Contemporary Primitivism 21 april – 30 april 2015 , Melina Cultural Center Athens
Contemporary Primitivism 21 april -30 april 2015 , Melina Cultural Center Athens
Gabriel Grama – Universal Symbols
Picasso’s sources of inspiration had been a various until the African art exhibited a different way of viewing the world, something that is proved in his work ‘’ The ladies of Avignon ‘’ (1907). In his workshop, next to the immense naive –primitive paintings of Rousseau’ s , he kept sculptures from Oceania as well as African masks. One of the must , significant sculptors of the 20th century , Brancusi like many artists of his generation , was interested in the African art and other and primitive arts. His work ‘’ The kiss ’’(1908) , according to some aspects is considered to be the corresponding to ‘’ The ladies of Avignon’’ in sculpture.
Gabriel Grama, of Romanian origin and studies in sculture, remembers the traditions of his country and is influenced by her pagan worships and dances with traditional masks, as well as by the customs of East Europe, the Mediterranean, Egypt and North Africa. Through his paintings he talks about the universal symbols of life and fertility , as these exist in the contemporary world.
The focal points in his art are human beings (with central persons those of his wife , his son and his own) as well as their connection to nature and modern civilization. The mother with her child in her arms, the primitive dances and the buck as symbols of fertility are interlinked with forms that remind us of frozen buildings and cold machines. Forms which relegate to sculpture , bright colors which clash with one another (dominant is the presence of green and red that are used a lot in Romania ), patterns which refer to the linear design of Byzantine religious painting as well as the Japanese or Arabic type of writing , stylized figures in motion are what someone can seen when looking at the artist’s work . In some cases his human beings suffer from the civilization that they have created while in some others they dance liberated from it , wearing colorful tassels , fringes and earrings met at various customs.

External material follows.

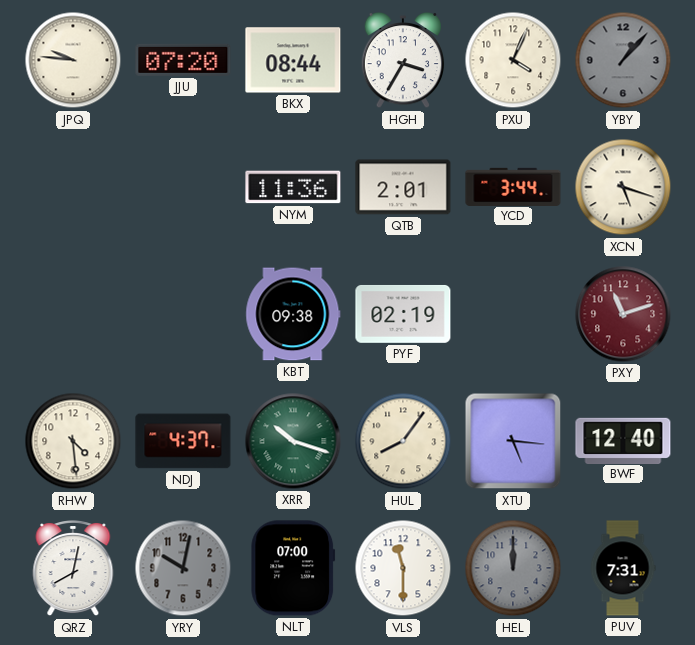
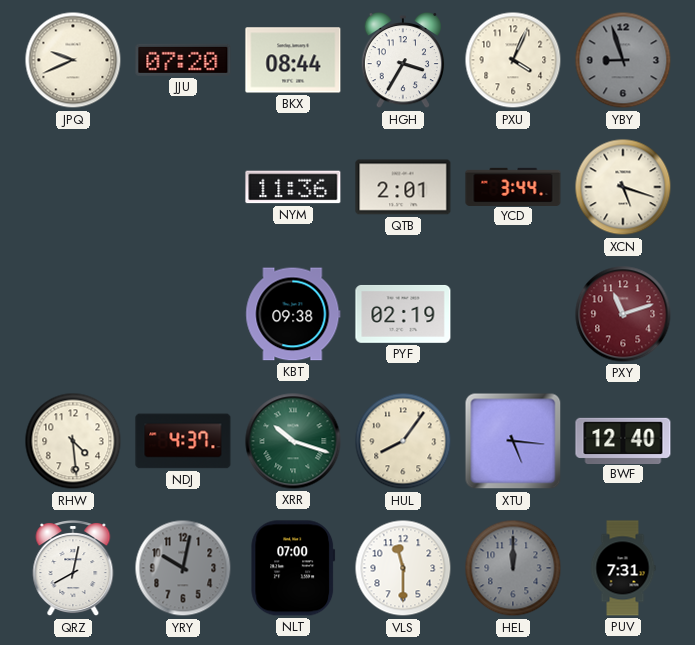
JPQ: 9:46 -> 9:41
YBY: 1:07 -> 8:57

The artist states that ‘’ Contemporary primitivism work constitute my effort to express my opposition to what modern society has offered and presented in the recent years. My 50 paintings , mainly medium sized canvasses , or some even bigger , were produced in the years 2010-2015 . Influenced by the Balkan folklore, mainly the Romanian , the folk art of Middle East and North Africa , I combine schematic elements with decorative coloring in my distinctive penmanship. A lot of automizations and ways of expressions easily identified in my paintings , stem from the Byzantine religious painting , which I studied for years in Greece ‘’.
All things considered , behind the technology and the stifling world of our day and age , the human beings of Gabriel Grama despite their evolution , have the same primitive instincts and the same needs, regardless of their origin with the result of becoming themselves a universal symbol.